• Work order:
Track down every line below that holds "will" and copy it.

§ §

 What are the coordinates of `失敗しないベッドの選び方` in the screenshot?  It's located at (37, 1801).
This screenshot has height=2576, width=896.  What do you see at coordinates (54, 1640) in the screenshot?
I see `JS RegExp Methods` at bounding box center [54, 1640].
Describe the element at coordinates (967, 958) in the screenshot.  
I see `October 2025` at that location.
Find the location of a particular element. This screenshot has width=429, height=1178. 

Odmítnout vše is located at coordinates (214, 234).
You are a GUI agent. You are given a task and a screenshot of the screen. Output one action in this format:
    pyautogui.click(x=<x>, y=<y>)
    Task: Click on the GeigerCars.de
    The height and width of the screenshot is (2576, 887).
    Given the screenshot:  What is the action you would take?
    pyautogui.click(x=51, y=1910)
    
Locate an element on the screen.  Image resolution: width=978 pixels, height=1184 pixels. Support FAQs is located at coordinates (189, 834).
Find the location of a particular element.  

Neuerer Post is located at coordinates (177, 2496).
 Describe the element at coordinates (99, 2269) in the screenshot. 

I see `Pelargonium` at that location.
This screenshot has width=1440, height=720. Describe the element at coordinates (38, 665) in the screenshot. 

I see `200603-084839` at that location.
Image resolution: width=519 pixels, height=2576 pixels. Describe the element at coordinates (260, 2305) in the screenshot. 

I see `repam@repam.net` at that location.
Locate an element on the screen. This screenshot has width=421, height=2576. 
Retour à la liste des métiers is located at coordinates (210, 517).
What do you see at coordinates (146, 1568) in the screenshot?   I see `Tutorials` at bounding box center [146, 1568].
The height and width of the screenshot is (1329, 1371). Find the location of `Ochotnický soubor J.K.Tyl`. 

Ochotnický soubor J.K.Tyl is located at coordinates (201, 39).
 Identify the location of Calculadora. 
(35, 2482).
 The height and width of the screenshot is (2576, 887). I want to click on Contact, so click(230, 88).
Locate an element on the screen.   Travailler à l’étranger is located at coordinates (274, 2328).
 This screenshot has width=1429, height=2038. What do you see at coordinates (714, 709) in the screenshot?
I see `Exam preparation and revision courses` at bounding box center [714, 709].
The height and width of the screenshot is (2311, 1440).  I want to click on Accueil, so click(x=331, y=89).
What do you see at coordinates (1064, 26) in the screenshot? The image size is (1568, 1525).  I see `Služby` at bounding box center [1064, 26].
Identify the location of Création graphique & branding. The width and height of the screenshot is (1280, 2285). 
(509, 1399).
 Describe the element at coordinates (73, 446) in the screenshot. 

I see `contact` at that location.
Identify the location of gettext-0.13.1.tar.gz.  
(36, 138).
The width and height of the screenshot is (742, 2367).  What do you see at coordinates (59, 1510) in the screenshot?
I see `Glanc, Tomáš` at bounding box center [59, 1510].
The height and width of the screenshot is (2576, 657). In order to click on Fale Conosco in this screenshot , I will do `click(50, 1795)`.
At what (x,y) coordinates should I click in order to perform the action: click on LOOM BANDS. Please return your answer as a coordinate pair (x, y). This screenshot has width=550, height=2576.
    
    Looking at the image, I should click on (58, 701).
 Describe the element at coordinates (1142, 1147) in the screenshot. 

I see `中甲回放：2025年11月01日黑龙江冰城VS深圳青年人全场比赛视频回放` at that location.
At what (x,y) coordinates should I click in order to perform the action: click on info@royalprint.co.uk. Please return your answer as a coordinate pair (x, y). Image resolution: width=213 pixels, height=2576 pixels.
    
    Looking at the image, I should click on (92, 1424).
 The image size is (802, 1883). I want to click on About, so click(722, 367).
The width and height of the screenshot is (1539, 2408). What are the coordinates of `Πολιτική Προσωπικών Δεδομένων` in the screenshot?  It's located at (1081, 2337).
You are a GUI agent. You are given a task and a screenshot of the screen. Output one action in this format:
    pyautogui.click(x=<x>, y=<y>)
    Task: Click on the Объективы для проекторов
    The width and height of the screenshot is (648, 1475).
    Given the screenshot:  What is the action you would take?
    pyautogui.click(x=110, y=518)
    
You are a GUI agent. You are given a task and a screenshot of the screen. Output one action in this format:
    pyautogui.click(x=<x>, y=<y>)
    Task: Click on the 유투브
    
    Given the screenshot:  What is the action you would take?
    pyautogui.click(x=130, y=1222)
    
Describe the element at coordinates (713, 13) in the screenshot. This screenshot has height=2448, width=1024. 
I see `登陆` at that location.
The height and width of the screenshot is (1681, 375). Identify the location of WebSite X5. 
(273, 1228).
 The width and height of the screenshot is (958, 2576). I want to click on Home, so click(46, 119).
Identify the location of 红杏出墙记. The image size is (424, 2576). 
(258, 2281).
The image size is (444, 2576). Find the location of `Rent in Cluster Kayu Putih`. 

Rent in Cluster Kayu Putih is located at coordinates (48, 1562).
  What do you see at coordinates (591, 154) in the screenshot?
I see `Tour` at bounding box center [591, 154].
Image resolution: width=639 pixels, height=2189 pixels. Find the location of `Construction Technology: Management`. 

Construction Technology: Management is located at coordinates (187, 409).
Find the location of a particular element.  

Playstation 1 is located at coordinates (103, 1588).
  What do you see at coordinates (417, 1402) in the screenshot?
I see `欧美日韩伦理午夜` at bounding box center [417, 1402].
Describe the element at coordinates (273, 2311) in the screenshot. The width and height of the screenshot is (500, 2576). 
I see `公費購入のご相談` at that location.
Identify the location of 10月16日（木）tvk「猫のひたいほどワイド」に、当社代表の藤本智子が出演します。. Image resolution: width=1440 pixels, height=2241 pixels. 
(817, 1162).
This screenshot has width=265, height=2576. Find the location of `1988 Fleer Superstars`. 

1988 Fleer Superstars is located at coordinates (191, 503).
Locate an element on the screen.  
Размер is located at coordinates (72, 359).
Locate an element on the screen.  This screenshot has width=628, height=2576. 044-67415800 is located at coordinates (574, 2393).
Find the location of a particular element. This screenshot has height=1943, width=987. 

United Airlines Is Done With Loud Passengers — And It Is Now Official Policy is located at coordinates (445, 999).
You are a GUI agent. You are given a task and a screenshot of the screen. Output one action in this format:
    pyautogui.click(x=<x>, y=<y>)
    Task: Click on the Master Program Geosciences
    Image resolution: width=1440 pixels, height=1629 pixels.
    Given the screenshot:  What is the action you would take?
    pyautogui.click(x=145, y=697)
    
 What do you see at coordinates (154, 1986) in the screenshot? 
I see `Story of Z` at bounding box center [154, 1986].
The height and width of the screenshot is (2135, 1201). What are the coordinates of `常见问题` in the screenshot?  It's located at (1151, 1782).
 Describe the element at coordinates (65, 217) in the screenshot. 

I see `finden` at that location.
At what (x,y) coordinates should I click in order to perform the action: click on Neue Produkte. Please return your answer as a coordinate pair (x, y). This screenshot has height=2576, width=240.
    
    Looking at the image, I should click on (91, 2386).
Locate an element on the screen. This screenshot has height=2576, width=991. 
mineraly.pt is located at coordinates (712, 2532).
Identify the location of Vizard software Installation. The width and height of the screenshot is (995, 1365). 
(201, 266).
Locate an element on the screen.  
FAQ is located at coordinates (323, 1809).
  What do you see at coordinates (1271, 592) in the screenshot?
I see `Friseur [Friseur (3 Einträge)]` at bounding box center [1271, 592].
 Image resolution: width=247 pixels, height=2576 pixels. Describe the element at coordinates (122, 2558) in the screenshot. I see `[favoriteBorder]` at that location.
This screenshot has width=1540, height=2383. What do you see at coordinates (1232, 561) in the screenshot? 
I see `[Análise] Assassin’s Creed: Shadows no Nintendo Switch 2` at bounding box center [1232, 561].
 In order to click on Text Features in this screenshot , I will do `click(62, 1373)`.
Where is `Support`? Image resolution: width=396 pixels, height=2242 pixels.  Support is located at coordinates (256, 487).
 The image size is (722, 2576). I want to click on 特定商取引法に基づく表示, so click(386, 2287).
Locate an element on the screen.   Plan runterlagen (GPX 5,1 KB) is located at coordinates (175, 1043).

§ §

• Response to the task:
The height and width of the screenshot is (2576, 657). In order to click on Fale Conosco in this screenshot , I will do `click(50, 1795)`.
 In order to click on Text Features in this screenshot , I will do `click(62, 1373)`.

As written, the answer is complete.